Le cas de Maribel a été documenté dans une vidéo publiée le 29 mars dernier par Ángel Cardona sur Facebook, où la femme décrit sa situation avec une grande sincérité : "Je suis dans un état terrible, j'ai la tête complètement perdue. Aujourd'hui, nous n'avons même pas préparé à manger. Je peux passer jusqu'à trois jours sans manger."

Maribel est hypertendue et ne prend pas de médicaments - elle a besoin de captopril - depuis octobre dernier, car il n'est pas disponible dans les pharmacies et elle ne peut pas se le procurer sur le marché informel.

Son fils, qui souffre d'une maladie mentale, est à court d'amitriptyline - un antidépresseur tricyclique largement utilisé à Cuba - et d'acide folique, les médicaments de son traitement psychiatrique.

« Je n'ai rien pour stocker de l'eau, je n'ai pas de foyer pour cuisiner », a raconté la vieille femme, qui dépend de ses voisins pour lui apporter de la nourriture et des cubes d'eau pour survivre.

Son unique moyen de cuisson est un feu de bois, ce qui, pour une personne de son âge et de sa constitution physique, est ingérable : "Je dois être là comme je le suis, avec mes douleurs, à quatre pattes, à aider mon fils parce qu'il va tout faire à l'envers comme il a l'esprit."

Ángel Cardona a conclu son appel par une demande que l'État devrait prendre en compte, mais ne le fait pas : "Nous exhortons toute la communauté chrétienne, non chrétienne, à l'intérieur et à l'extérieur de Cuba, à apporter de l'aide, même un peu de nourriture pour Maribel. Toute aide est la bienvenue."

Le cas n'est pas une exception, mais plutôt l'expression la plus visible de l'effondrement du Système d'Assistance à la Famille (SAF), le réseau d'État conçu pour aider les personnes âgées seules, les personnes en situation de handicap et les malades chroniques sans soutien familial.

L'État cubain a reconnu qu'il n'a pas les ressources nécessaires pour s'occuper des personnes en situation de vulnérabilité extrême.

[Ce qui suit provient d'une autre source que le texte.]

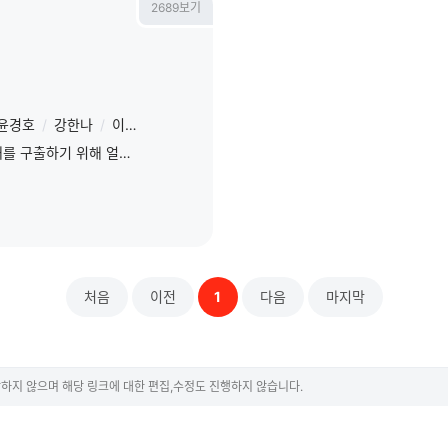
2689보기
윤경호
/
강한나
/
이다희
/
전소민
범죄 조직에게 납치당한 아내를 구출하기 위해 얼떨결에 힘을 합친 전남편 ‘충식’과 현남편 ‘민석’의 예측불허 작전을 그린 코믹 액션 영화
처음
이전
1
다음
마지막
하지 않으며 해당 링크에 대한 편집,수정도 진행하지 않습니다.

Des responsables du Travail et de la Sécurité Sociale ont admis en mars que l'État n'a pas de budget suffisant pour s'occuper de toutes les personnes vulnérables, tandis que le SAF reçoit entre sept et huit nouvelles demandes quotidiennes et est passé de 59 000 personnes en 2023 à environ 67 000 à la mi-2025.

Le budget alloué à l'assistance sociale pour 2026 s'élève à à peine 5,981 millions de pesos cubains, équivalent à environ 14,600 dollars, un montant dérisoire au regard de l'ampleur de la crise.

Les personnes atteintes de maladies mentales et leurs aidants représentent l'un des groupes les plus invisibilisés au sein de cette dégradation.

La pénurie de médicaments psychiatriques est chronique depuis 2020 -amitriptyline, risperidone, quétiapine- et s'est aggravée en 2024 et 2025, avec des hôpitaux qui ont fermé des services faute de médicaments et de personnel, et un système de santé mentale communautaire qui n'a jamais été solide et est aujourd'hui pratiquement démantelé.

San Germán appartient aux provinces orientales, historiquement les plus touchées par la pauvreté structurelle à Cuba, où de multiples cas de familles dans des conditions extrêmes, des personnes âgées survivant dans les ruines et des enfants malnutris sans soutien institutionnel ont été documentés.

Les morts par malnutrition à Cuba ont augmenté de 74 % entre 2022 et 2023, et 97 % des Cubains ont perdu la capacité d'accéder à des aliments de base depuis 2021, selon des enquêtes du Food Monitor Program.

La crise énergétique aggrave la situation : avec des coupures de courant atteignant un déficit de 2,025 mégawatts aux heures de pointe en mars, le foyer de bois est devenu le seul moyen de cuisson pour des millions de Cubains, y compris des malades et des personnes âgées qui ne peuvent pas l'utiliser en toute sécurité.

Plus de 50 % des foyers cubains reçoivent de l'eau tous les deux à quinze jours, ce qui transforme le manque de récipients pour la stocker - comme dans le cas de Maribel - en une privation ayant des conséquences directes sur la santé.